__Your objective__: Retype only the lines below from the one with "Bejegyzések hírcsatorna (129, 639)" to the one with "rss (344, 1767)", inclusive, skipping every image.
Task material START
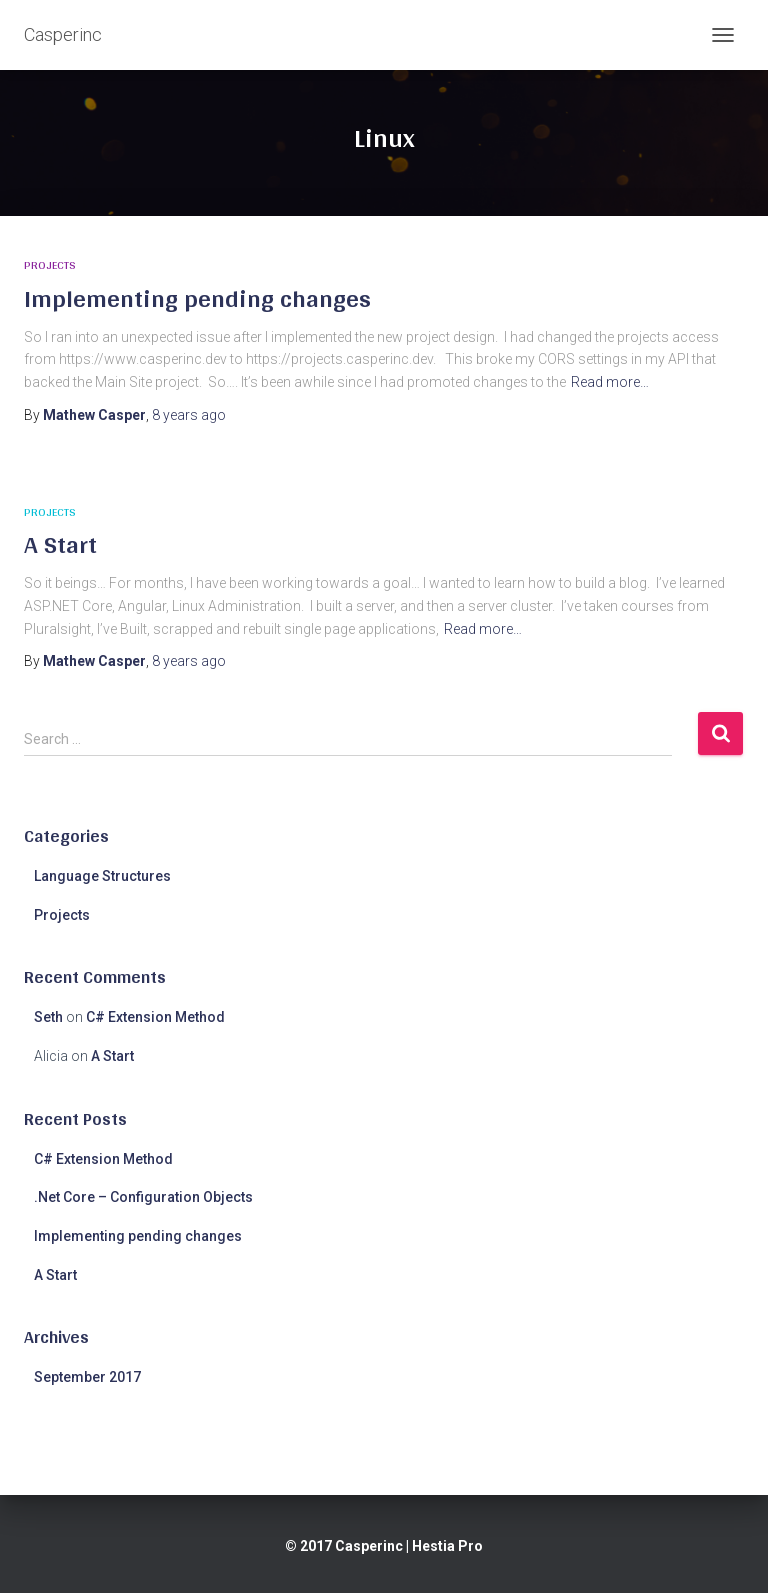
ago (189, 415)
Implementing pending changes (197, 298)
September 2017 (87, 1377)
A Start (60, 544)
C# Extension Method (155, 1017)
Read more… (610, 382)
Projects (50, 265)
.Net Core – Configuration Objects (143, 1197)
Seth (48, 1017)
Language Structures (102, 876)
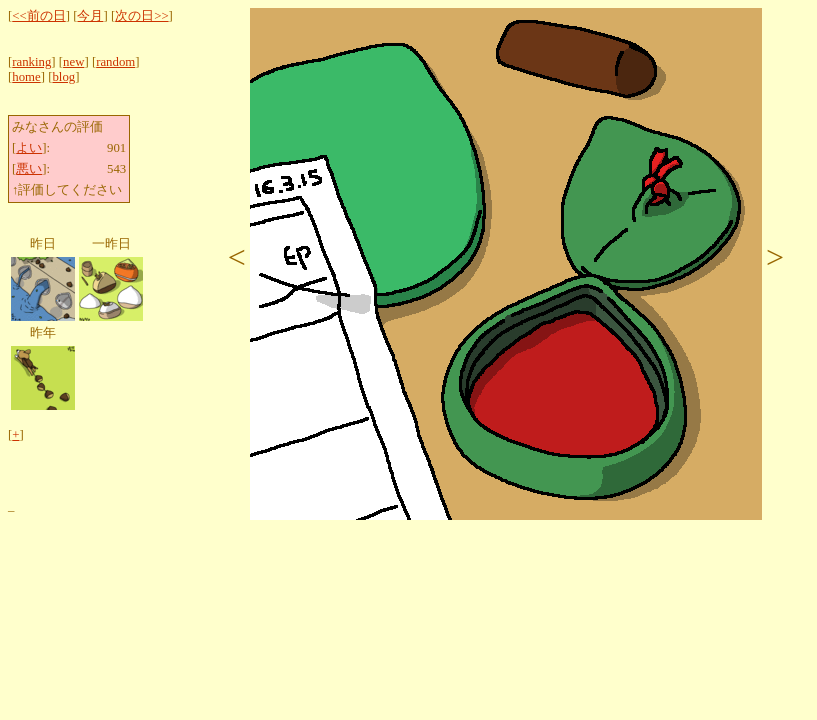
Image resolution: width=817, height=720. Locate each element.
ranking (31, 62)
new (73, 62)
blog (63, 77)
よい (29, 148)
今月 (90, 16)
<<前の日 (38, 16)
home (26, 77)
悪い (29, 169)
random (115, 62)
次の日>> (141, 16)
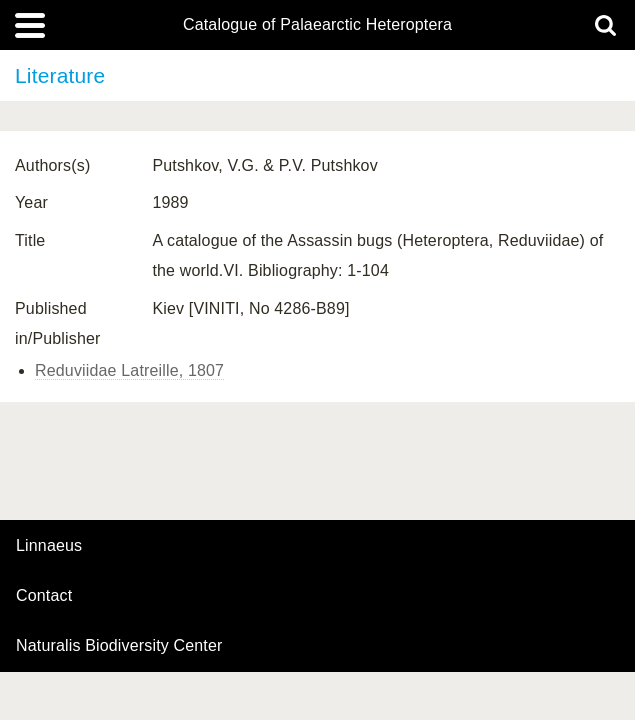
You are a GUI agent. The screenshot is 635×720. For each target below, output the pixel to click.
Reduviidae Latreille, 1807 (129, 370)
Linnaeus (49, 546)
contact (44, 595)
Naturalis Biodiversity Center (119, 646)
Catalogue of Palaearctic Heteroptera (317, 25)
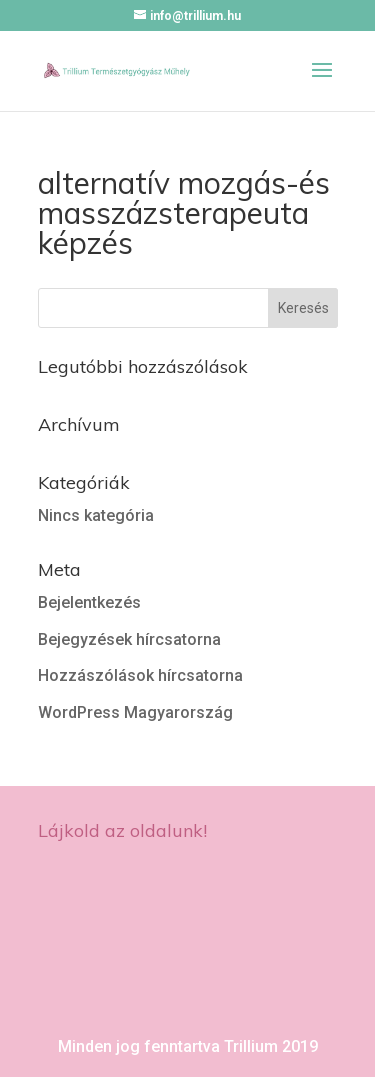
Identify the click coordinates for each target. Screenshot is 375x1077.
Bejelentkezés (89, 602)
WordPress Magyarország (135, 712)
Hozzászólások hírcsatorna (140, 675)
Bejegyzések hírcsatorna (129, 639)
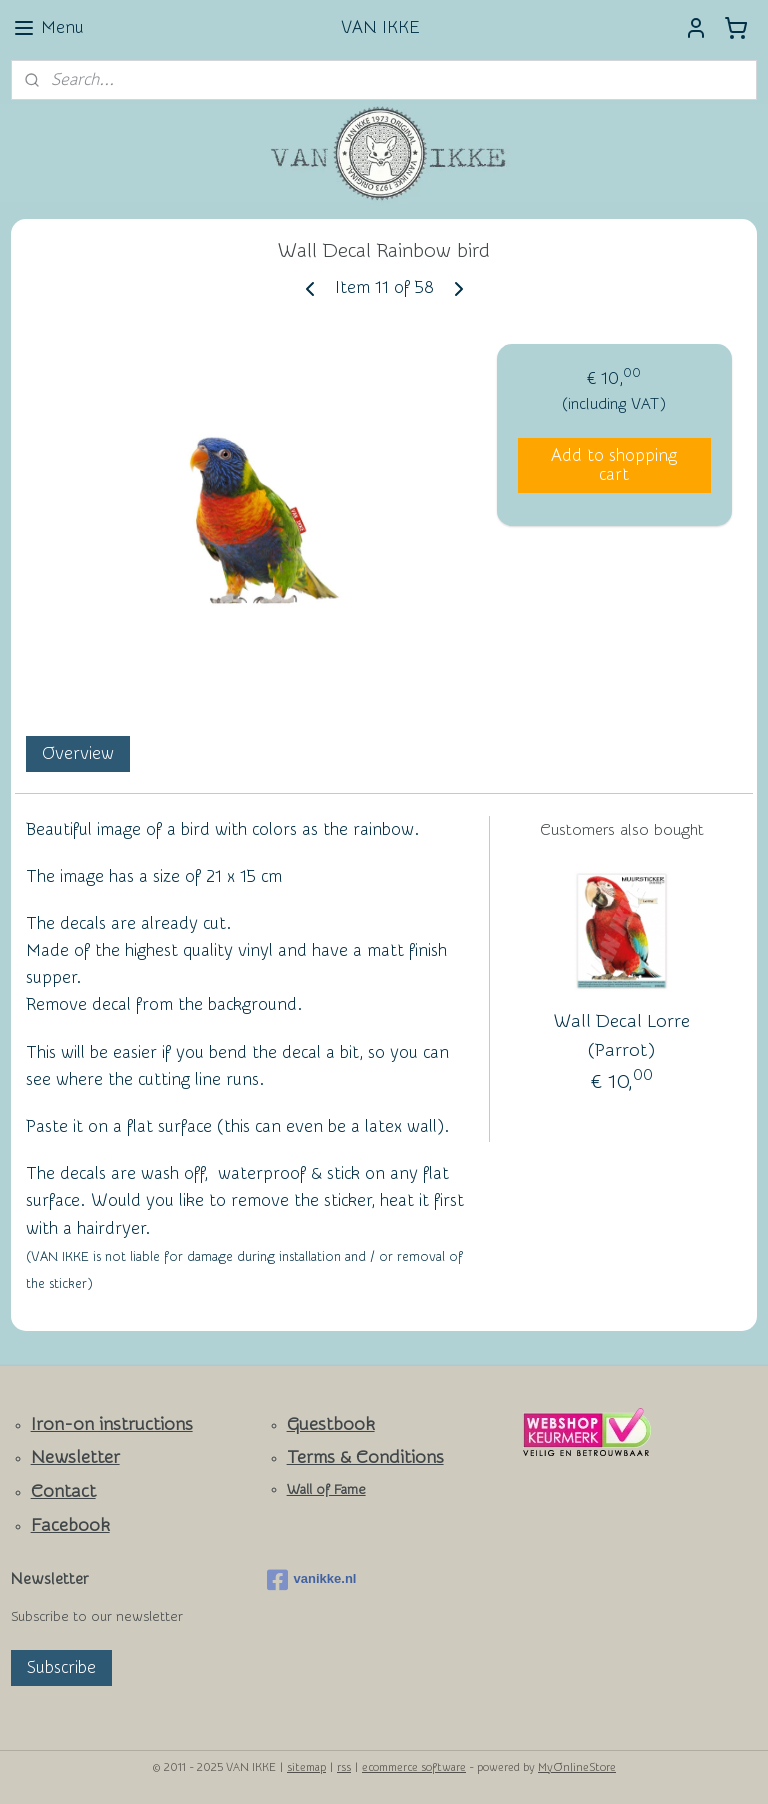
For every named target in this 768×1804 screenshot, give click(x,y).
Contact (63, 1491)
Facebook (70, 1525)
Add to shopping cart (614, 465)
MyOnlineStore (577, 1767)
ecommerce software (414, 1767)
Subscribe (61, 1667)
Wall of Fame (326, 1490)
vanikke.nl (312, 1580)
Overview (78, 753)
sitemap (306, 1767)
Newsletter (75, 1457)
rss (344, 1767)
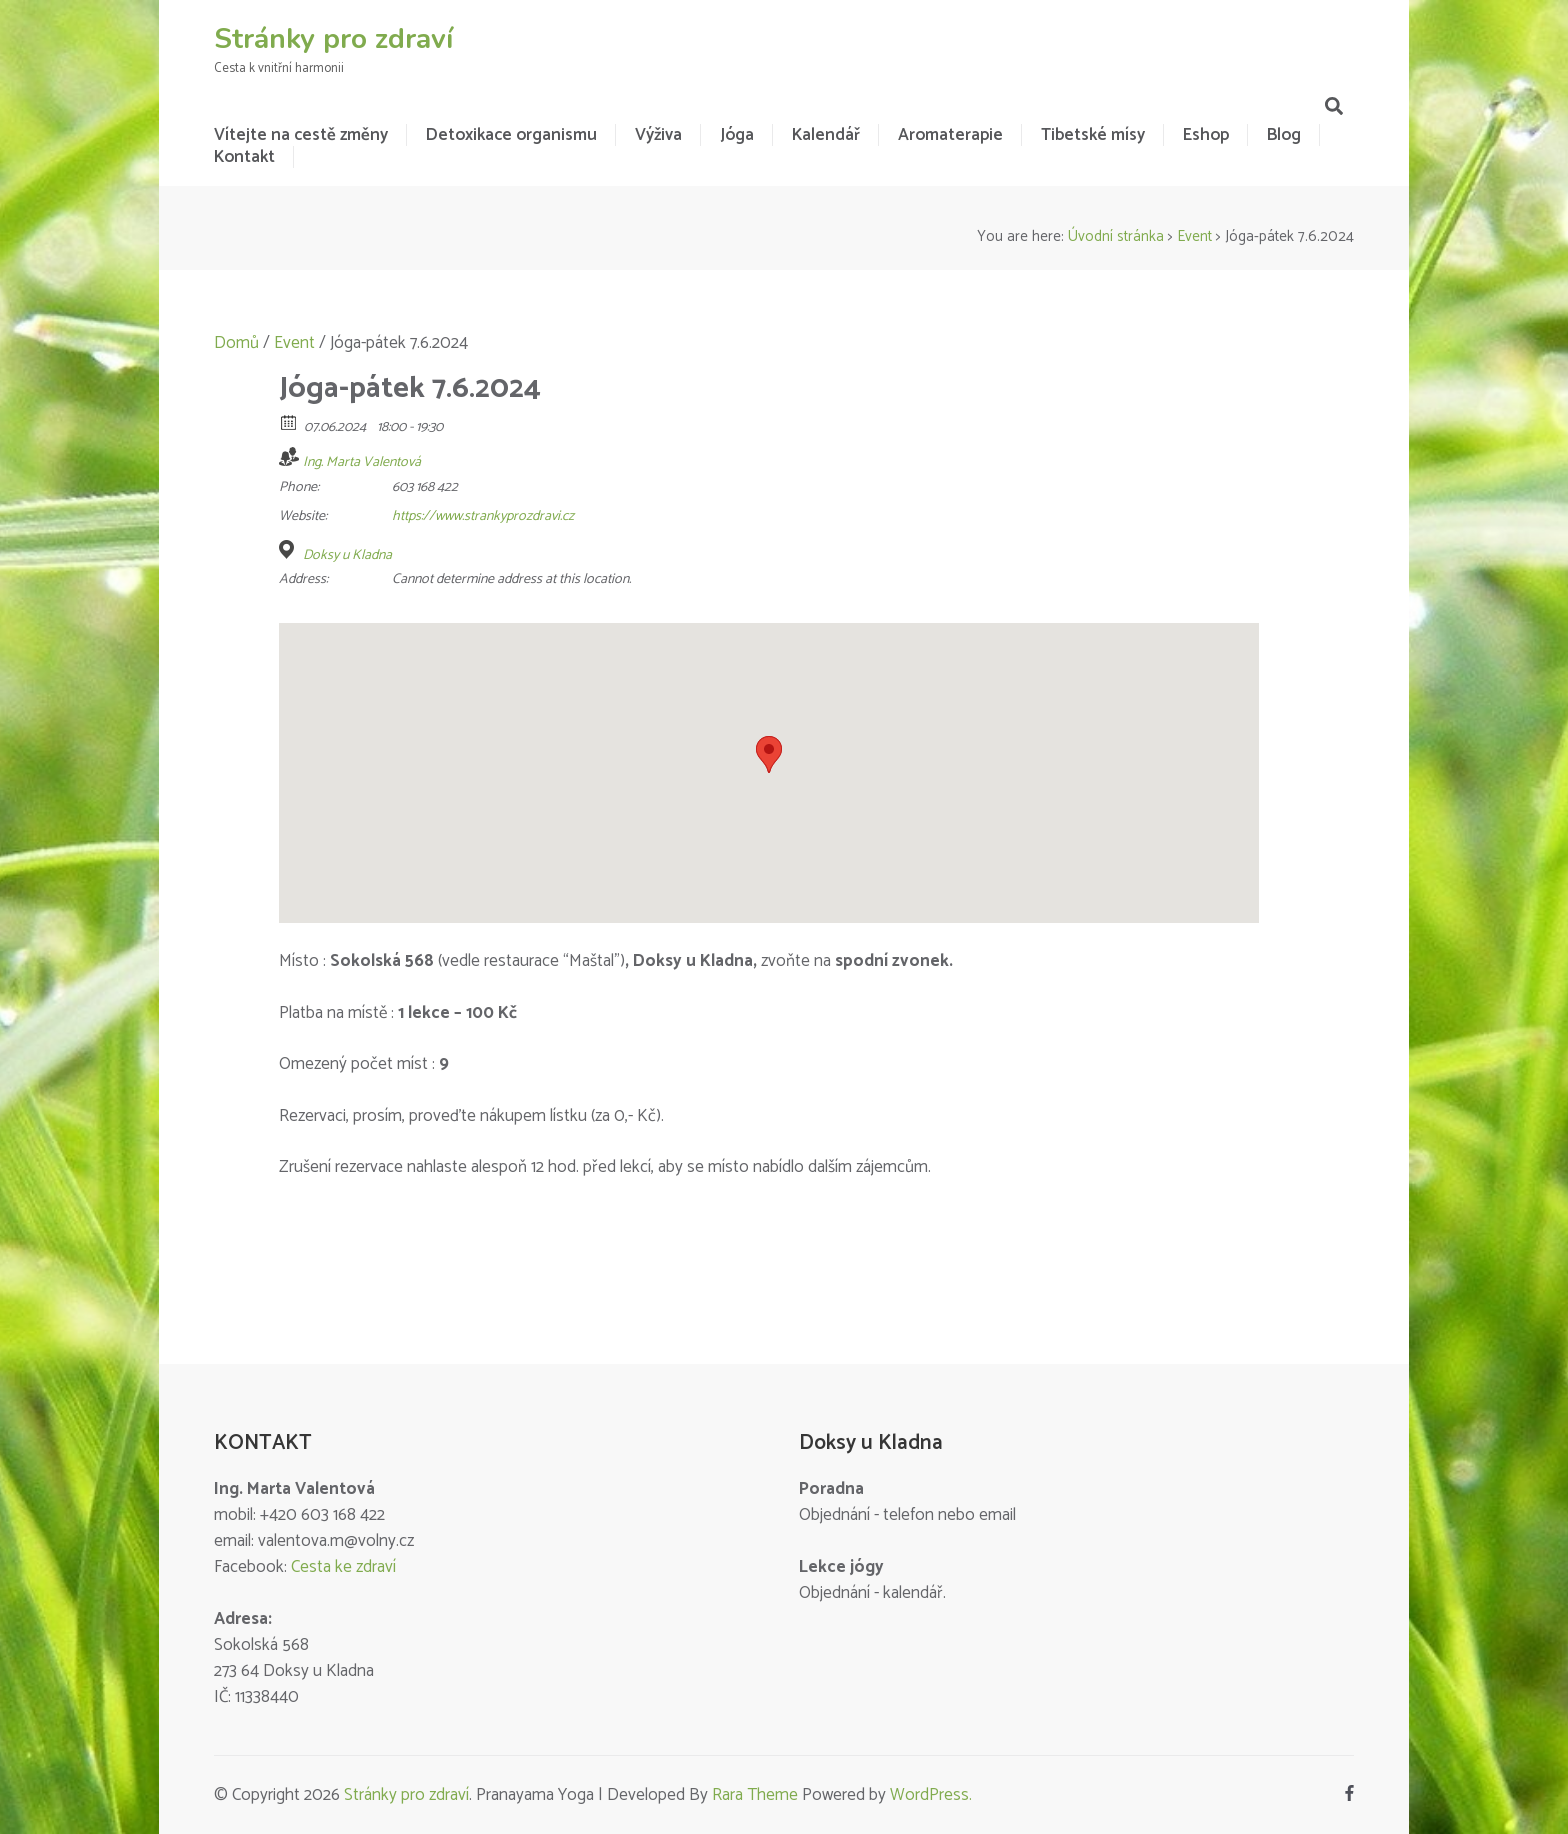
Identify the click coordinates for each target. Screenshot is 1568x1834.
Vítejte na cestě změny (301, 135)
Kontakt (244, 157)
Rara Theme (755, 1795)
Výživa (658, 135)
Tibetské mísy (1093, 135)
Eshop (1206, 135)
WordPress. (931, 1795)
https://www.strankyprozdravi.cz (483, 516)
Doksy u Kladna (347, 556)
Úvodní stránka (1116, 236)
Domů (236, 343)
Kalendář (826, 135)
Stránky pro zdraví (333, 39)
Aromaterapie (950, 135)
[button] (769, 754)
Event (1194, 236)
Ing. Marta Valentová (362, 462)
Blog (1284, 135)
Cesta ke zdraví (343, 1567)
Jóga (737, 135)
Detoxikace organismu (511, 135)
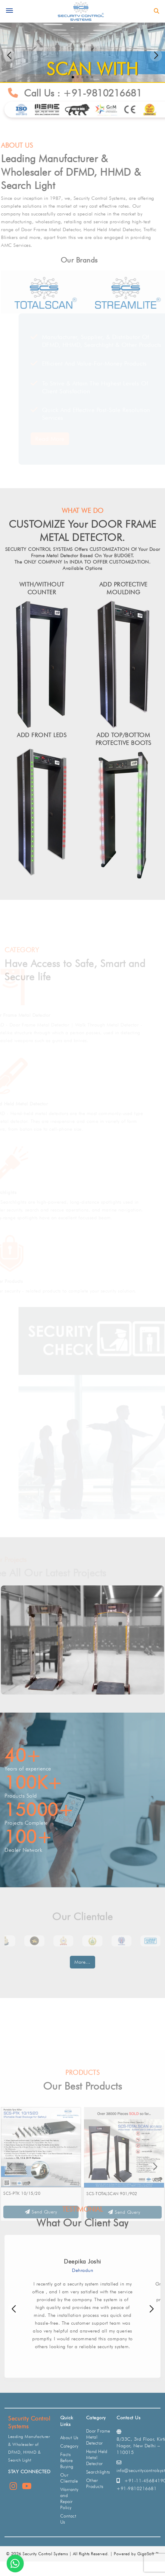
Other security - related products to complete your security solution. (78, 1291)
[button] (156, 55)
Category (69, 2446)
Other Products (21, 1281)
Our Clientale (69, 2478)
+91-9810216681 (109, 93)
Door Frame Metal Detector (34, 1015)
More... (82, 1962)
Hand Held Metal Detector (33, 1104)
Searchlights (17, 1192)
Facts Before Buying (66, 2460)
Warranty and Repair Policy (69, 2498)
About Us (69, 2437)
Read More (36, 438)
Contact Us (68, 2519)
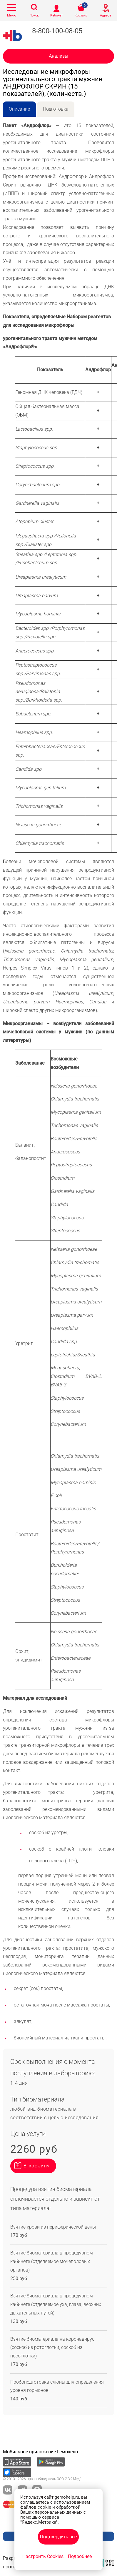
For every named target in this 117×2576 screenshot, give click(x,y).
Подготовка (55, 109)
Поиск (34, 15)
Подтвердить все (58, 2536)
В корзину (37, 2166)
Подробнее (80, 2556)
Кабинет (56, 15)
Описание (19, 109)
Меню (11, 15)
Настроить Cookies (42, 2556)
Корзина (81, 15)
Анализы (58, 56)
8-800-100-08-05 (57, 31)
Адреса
Task material END
__Worked solution__:
Bejegyzések hírcsatorna (129, 639)
For every named target in this 768×1804 screenshot, give click(x,y).
Contact (63, 1491)
Facebook (70, 1525)
Add to shopping cart (614, 465)
MyOnlineStore (577, 1767)
ecommerce software (414, 1767)
Subscribe (61, 1667)
Wall of Fame (326, 1490)
vanikke.nl (312, 1580)
Overview (78, 753)
sitemap (306, 1767)
Newsletter (75, 1457)
rss (344, 1767)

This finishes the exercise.